Non-Convex Self-Concordant Functions: Practical Algorithms and Complexity Analysis
Donald Goldfarb, Lexiao Lai, Tianyi Lin, Jiayu Zhang
TL;DR
The paper extends self-concordance to non-convex optimization by introducing two function classes—(κ,ℓ)-weakly self-concordant and F-based κ-self-concordant—and develops two second-order algorithms, RNM and ARM, that guarantee convergence to first-order stationary points and, with negative curvature detection, to second-order stationary points. It provides a descent framework (descent inequality) and rigorous convergence analyses, showing $O(ε^{-2})$ iteration complexity for first-order guarantees and additional rates under curvature assumptions. The framework is demonstrated on practical nonconvex problems, including generalized phase retrieval, sparse dictionary learning, and nonnegative matrix factorization, and is validated with experiments on NMF and CNN training, where ARM and KFAC-based variants show improved robustness and efficiency over cubic regularization and trust-region methods. The work highlights the broad potential of self-concordant regularization for scalable, robust optimization in large-scale machine learning and related domains.
Abstract
We extend the standard notion of self-concordance to non-convex optimization and develop a family of second-order algorithms with global convergence guarantees.

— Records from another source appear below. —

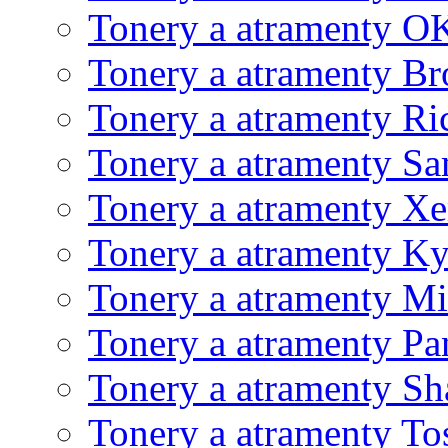
Tonery a atramenty O
Tonery a atramenty Br
Tonery a atramenty Ri
Tonery a atramenty S
Tonery a atramenty X
Tonery a atramenty K
Tonery a atramenty Mi
Tonery a atramenty Pa
Tonery a atramenty Sh
Tonery a atramenty To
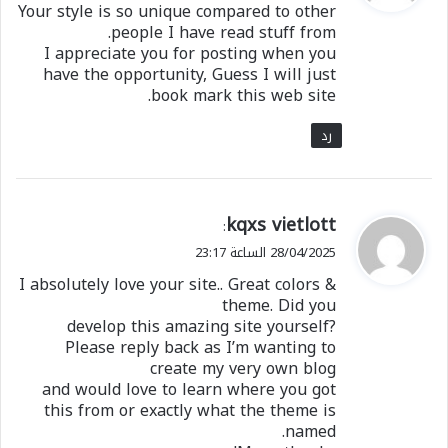
Your style is so unique compared to other
ل
people I have read stuff from.
I appreciate you for posting when you
have the opportunity, Guess I will just
book mark this web site.
رد
ي
kqxs vietlott
:
ق
28/04/2025 الساعة 23:17
و
I absolutely love your site.. Great colors &
ل
theme. Did you
develop this amazing site yourself?
Please reply back as I’m wanting to
create my very own blog
and would love to learn where you got
this from or exactly what the theme is
named.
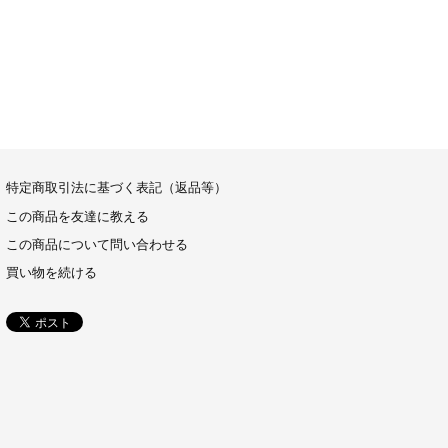
特定商取引法に基づく表記（返品等）
この商品を友達に教える
この商品について問い合わせる
買い物を続ける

In particular, two function classes -- \textit{weakly self-concordant} functions and \textit{$F$-based self-concordant} functions -- generalize the self-concordant framework beyond convexity, without assuming the Lipschitz continuity of the gradient or Hessian. For these function classes, we propose a regularized Newton method and an adaptive regularization method that achieve an $ε$-approximate first-order stationary point in $O(ε^{-2})$ iterations. Equipped with an oracle capable of detecting negative curvature, the adaptive algorithm can further attain convergence to an approximate second-order stationary point. Our experimental results demonstrate that the proposed methods offer superior robustness and computational efficiency compared to cubic regularization and trust-region approaches, underscoring the broad potential of self-concordant regularization for large-scale and neural network optimization problems.